Geunhee Lee
works
about
Retirement Goal UX
Retirement Goal UX
2023
what I did

UX Research

Project Management

with

Jihee Kim

Sanghyun Kwon

more
How users understand AI-supported retirement planning and what makes goal-setting, rebalancing, and portfolio information feel actionable

This project evaluated a retirement investment service concept that used goal-based investing and AI-supported consulting to help users plan and manage retirement assets. Through in-depth interviews, prototype-based usability testing, observation, and card sorting, we explored how users interpreted goal achievement probability, retirement income targets, rebalancing guidance, and portfolio information. The findings clarified where the proposed experience improved comprehension, where users still felt uncertain, and what kinds of information were needed to make retirement planning feel more concrete and manageable.

Process

We began by framing the service around a difficult user problem: retirement planning requires long-term thinking, but many users struggle to translate abstract future goals into concrete investment actions. The research focused on how users understand goal-based investing, how they respond to AI-supported consulting, and what information helps them feel confident enough to adjust or manage their retirement portfolio.
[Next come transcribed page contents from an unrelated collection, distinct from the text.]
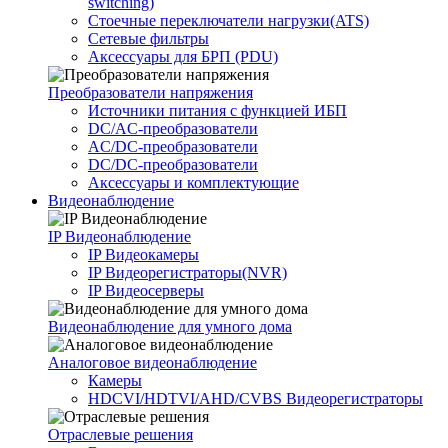
switching)
Стоечные переключатели нагрузки(ATS)
Сетевые фильтры
Аксессуары для БРП (PDU)
Преобразователи напряжения
Источники питания c функцией ИБП
DC/AC-преобразователи
AC/DC-преобразователи
DC/DC-преобразователи
Аксессуары и комплектующие
Видеонаблюдение
IP Видеонаблюдение
IP Видеокамеры
IP Видеорегистраторы(NVR)
IP Видеосерверы
Видеонаблюдение для умного дома
Аналоговое видеонаблюдение
Камеры
HDCVI/HDTVI/AHD/CVBS Видеорегистраторы
Отраслевые решения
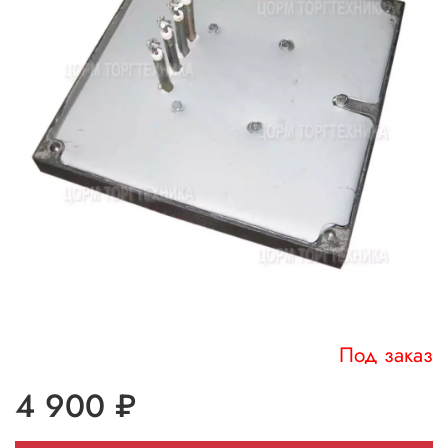
Под заказ
4 900 ₽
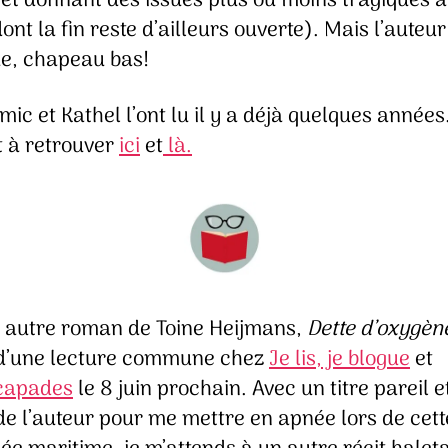
et donnant des issues plus ou moins tragiques à
dont la fin reste d’ailleurs ouverte). Mais l’auteu
ue, chapeau bas!
ic et Kathel l’ont lu il y a déjà quelques années
t à retrouver
ici
et
là.
n autre roman de Toine Heijmans,
Dette d’oxygèn
t d’une lecture commune chez
Je lis, je blogue
et
scapades
le 8 juin prochain. Avec un titre pareil et
de l’auteur pour me mettre en apnée lors de cett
This phase helped us define the core evaluation areas for the study. We needed to understand whether the proposed service concept explained its value clearly, whether users could interpret goal achievement probability, and whether rebalancing guidance felt like meaningful support rather than another complex investment task.

We conducted in-depth interviews and usability testing with retirement account holders in their 30s and 40s. Participants interacted with both the existing and proposed service flows, allowing us to observe how they understood the concept, interpreted key screens, and moved through goal-setting and investment-management tasks.

The testing showed that the proposed version improved overall satisfaction and service explanation compared with the existing experience. However, users often changed default values after selecting a goal, struggled to estimate large retirement target amounts, and needed clearer connections between monthly expected income, target amount, contribution amount, and future portfolio management.

We analyzed interview observations and card sorting results to understand which information users considered important when making retirement investment decisions. Users paid close attention to concrete, comparable information such as risk level, return, fees, goal achievement probability, and portfolio changes.

The research also showed that different users needed different levels of detail. Low-engagement users were more interested in being guided and managed, while high-engagement users wanted to inspect returns, product choices, and rebalancing logic more closely. This made it clear that the experience needed to support both quick understanding and deeper verification.

We translated the findings into service principles for making retirement investment planning easier to understand and act on. The service needed to explain goal achievement probability in plain terms, connect retirement targets to monthly income expectations, and show how changes in contribution amount, retirement age, or portfolio strategy would affect the user’s plan.

The final direction emphasized guided decision-making rather than full automation. AI-supported consulting could help users interpret options, monitor changes, and understand when rebalancing may be needed, but the experience still had to preserve clarity, control, and confidence at each decision point.